Monday, September 04, 2006

Molding Young Minds

For the past month I've been tutoring a high school student who wants to get into A.P. French in this, her senior year. School starts for her tomorrow and in the next few days, she's slated to take the exam that was given to the honors level junior year French class in the spring. If she passes, she gets into the A.P. class. If not, she stays in the regular-level senior French class. I reeeeeeeeally want her to pass.

We worked on everything to the point of exhaustion: relative pronouns, comparatives and superlatives, si clauses, even the dreaded subjunctive. I worried a lot that I wasn't teaching her these concepts very well, that I was presenting them to her in a way completely opposite from the way the teachers at her school taught them, that I was leaving out essential points. But I must say that despite all that, I really enjoy tutoring, which I suppose makes sense. When I was teaching high school English, the only part I actually enjoyed was the one-on-one extra help sessions I had with my students. I'm definitely not one to get off on "performing" in front of a class.

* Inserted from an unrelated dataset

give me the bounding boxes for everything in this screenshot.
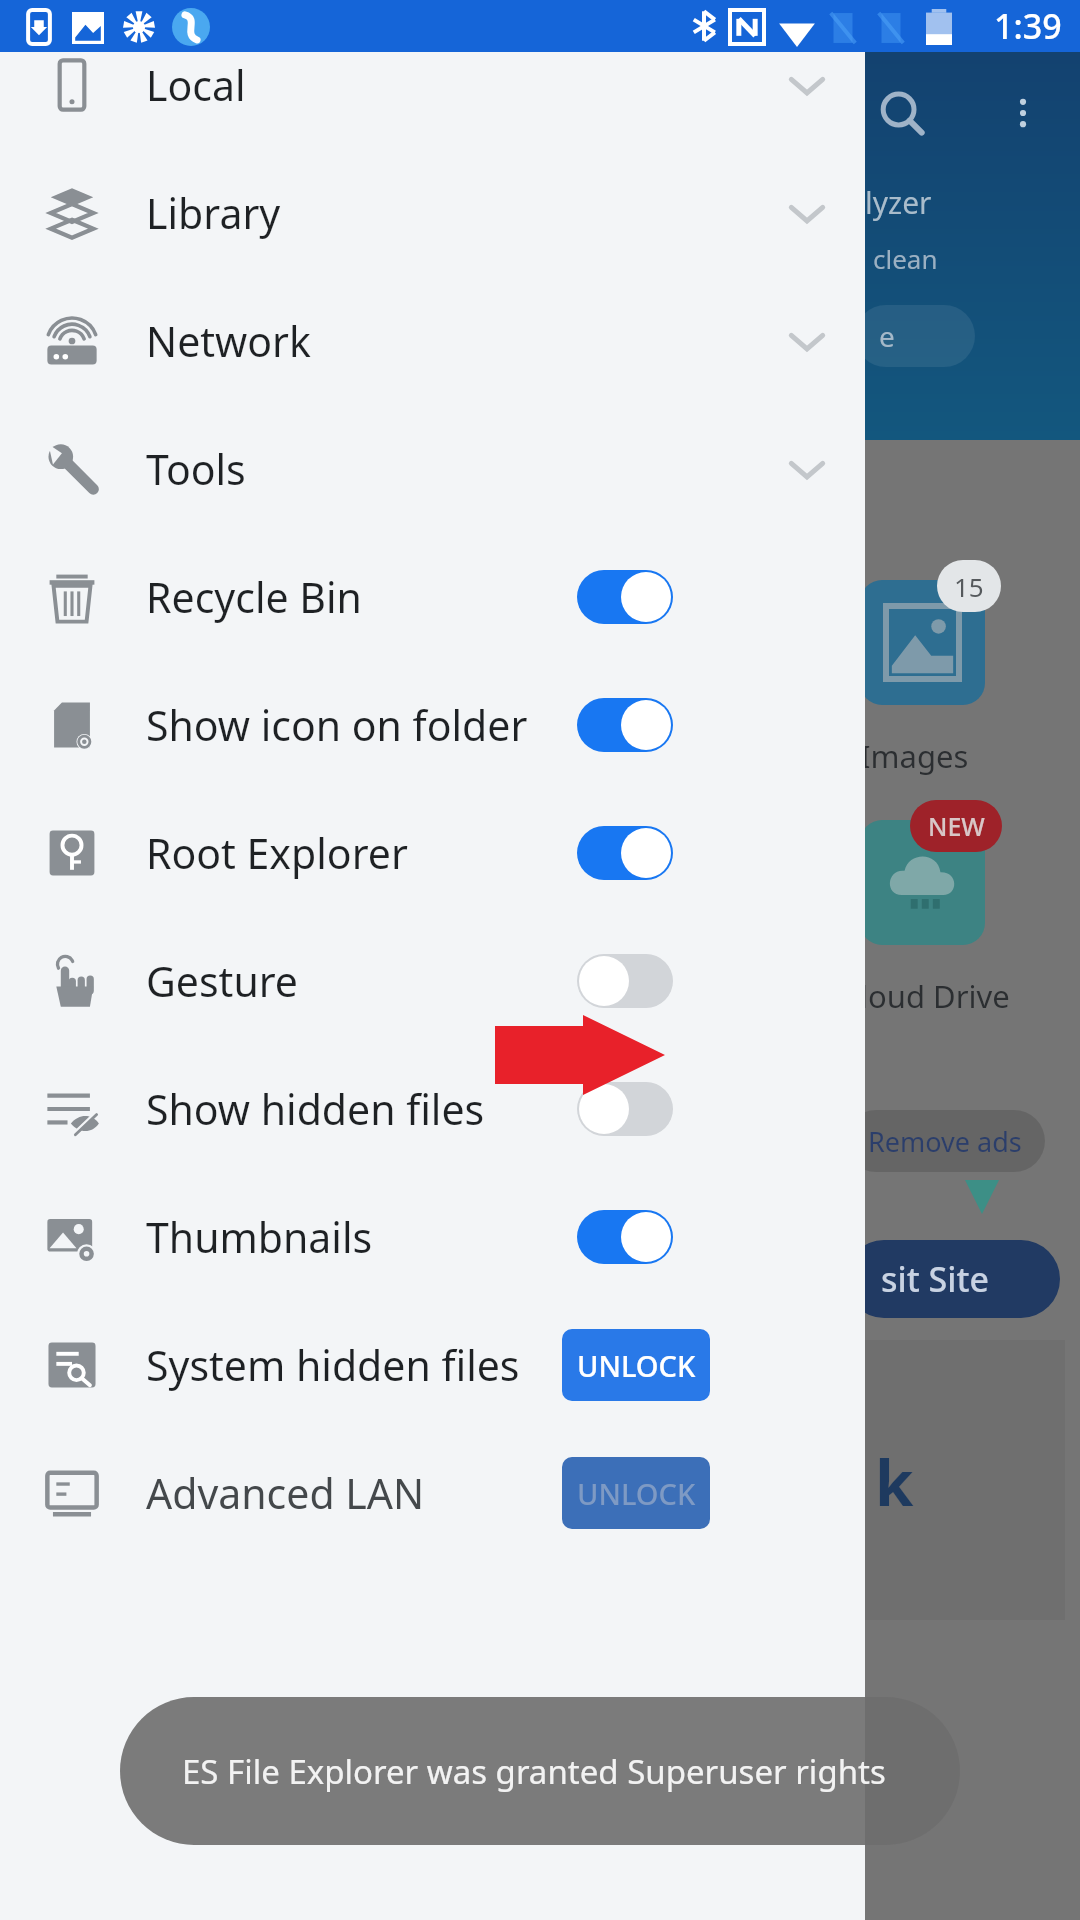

Anyway, if such a thing is possible, I might be more nervous about this test than my tutee is. I feel like I've nurtured this little fledgling as carefully and as diligently as I could, and now I have to turn her out into the wild where she'll either sink or swim. Of course the stakes aren't quite so high, but I have still have my fingers and toes double-crossed for her. I guess you could say that somewhere along the way I got pretty invested in this whole thing.